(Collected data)
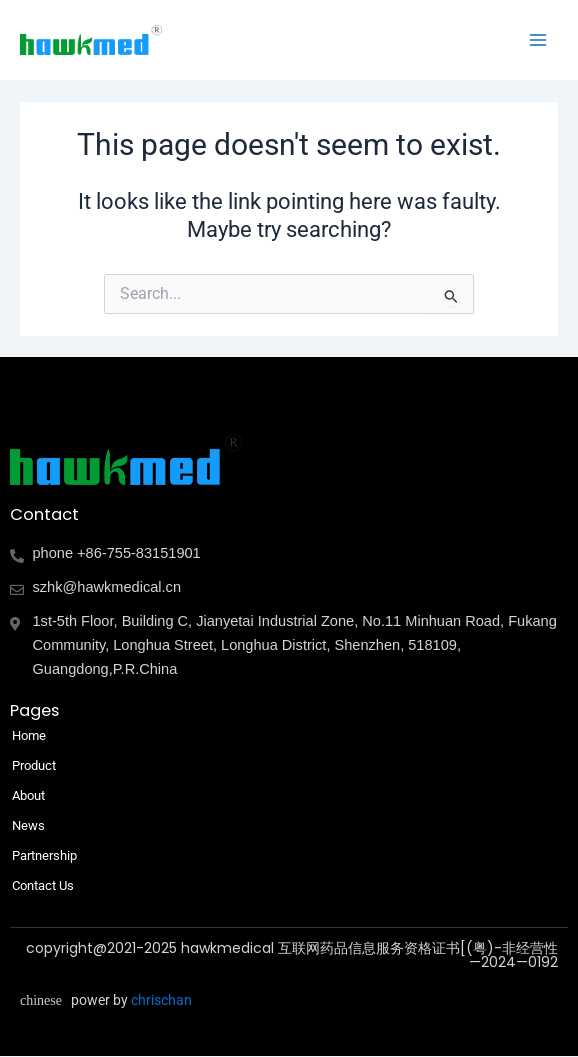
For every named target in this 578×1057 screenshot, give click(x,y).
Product (39, 766)
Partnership (44, 855)
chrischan (161, 1000)
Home (29, 735)
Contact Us (43, 885)
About (33, 796)
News (28, 825)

[Task requirements]
Repeat the data exactly. Pictures should not appear.

[Your solution]
For every named target in this 578×1057 screenshot, give click(x,y).
Product (39, 766)
Partnership (44, 855)
chrischan (161, 1000)
Home (29, 735)
Contact Us (43, 885)
About (33, 796)
News (28, 825)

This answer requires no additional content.